Today we celebrate the International Day of Women and Girls in Science, an opportunity to inspire and promote full and equal inclusion of women and girls in the field.
Did you know that currently less than 30% of scientific researchers are women?
Despite growing numbers, women worldwide continue to face obstacles in science, technology, engineering, and mathematics (STEM). According to data from the United Nations, enrollment of female students in higher education remains low:
- 8% in engineering, manufacturing, and construction.
- 5% in natural sciences, mathematics, and statistics.
- 3% in information and communications technology (ICT).
We know that gender equality and the empowerment of women and girls are enormous challenges. Still, they will contribute decisively to progress for all the Goals and targets of the 2030 Agenda for Sustainable Development.
To accomplish this task and break the gap that has persisted for years worldwide requires profound changes. That is why today we have joined this celebration, inviting Alliance women researchers to tell their stories. Stories of brilliant women being brilliant. Stories of girls’ dreams and how they became who they are today.
We know that girls need female role models that show they can be anything they want to be.
Meet the Alliance’s women scientists!
When I was younger, I wanted to improve public health by becoming a doctor.
I grew up to become an agricultural economist enthusiastic about healthy eating!
Through my career, I am able to talk to people about healthy diets and work around interventions that make healthy and nutritious foods more accessible and affordable, especially to the vulnerable poor, children, and women.
When I was younger, I never wanted to grow up, like Peter Pan.
I did eventually grow up… to become a Nutritional Scientist working for healthier diets and sustainable food systems.
My work enables me to collect stories about food and diets worldwide, and work with farmers and communities to enrich their daily diets.
Growing up, my dream was to become a Mathematician.
Now I am a Social Scientist leading our Climate Action team.
Through my work, I help improve the livelihoods of farmers impacted by climate change. I urge women interested in science: don’t let anyone stand in the way of your dreams or make you feel that you are not capable. You have the power to become whatever you want.
When I was younger, I thought I would keep people informed as a news anchor.
Now I am a research and development project coordinator for agriculture, food security, and climate change adaptation.
I work to give a meaningful user experience to stakeholders that will help the next- and end-users make use of the climate information and agro-advisories in their planning and decision-making.

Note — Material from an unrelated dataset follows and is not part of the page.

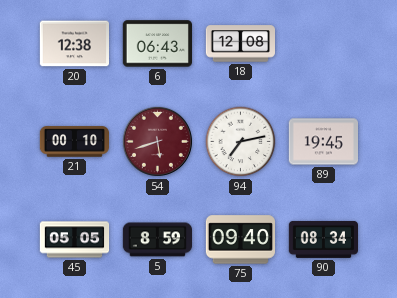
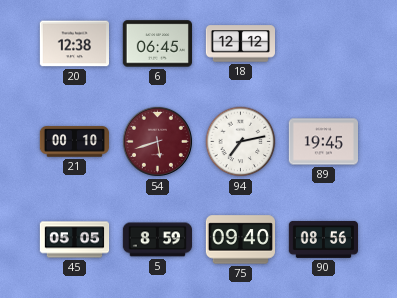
6: 06:43 -> 06:45
18: 12:08 -> 12:12
90: 08:34 -> 08:56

When I was younger, I wanted to become an environmental “Indiana Jane”.
With hard work and persistence, I became an Environmental Scientist.

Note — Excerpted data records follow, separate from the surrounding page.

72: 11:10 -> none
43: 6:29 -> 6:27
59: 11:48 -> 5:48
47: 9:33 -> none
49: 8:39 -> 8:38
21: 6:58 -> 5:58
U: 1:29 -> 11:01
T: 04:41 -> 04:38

By conducting research in areas such as the Amazon forest, I help bring to light the many benefits of working in synergy with nature.
I have always been fascinated by the intersection of nature, science, and economics.
At the Alliance, I’ve deepened my knowledge on agrobiodiversity and worked on a broad spectrum of issues touching development, genetics, and law.
I’m glad to contribute to such complex and interconnected areas for a more inclusive and sustainable future!
When I was younger, I wanted to ride around the world on my scooter.
Now I travel the world as an Agricultural Economist! My work assesses how food system technologies and innovations impact the livelihoods of women, men, and youth.
I’m proud to have maintained a high level of professional work while simultaneously raising my children.
As a child, I dreamt of an adventurous life.
I grew up to become a Genetic Resources Scientist.
My career enables me to travel the world to collect crop germplasm.
I contribute to safeguarding one of humanity’s precious assets: the diversity of bananas.
When I was younger, I aspired to be a scientist. I always joined my mother on her farm.
I am now fully committed to scientific work, researching bananas in intensification systems.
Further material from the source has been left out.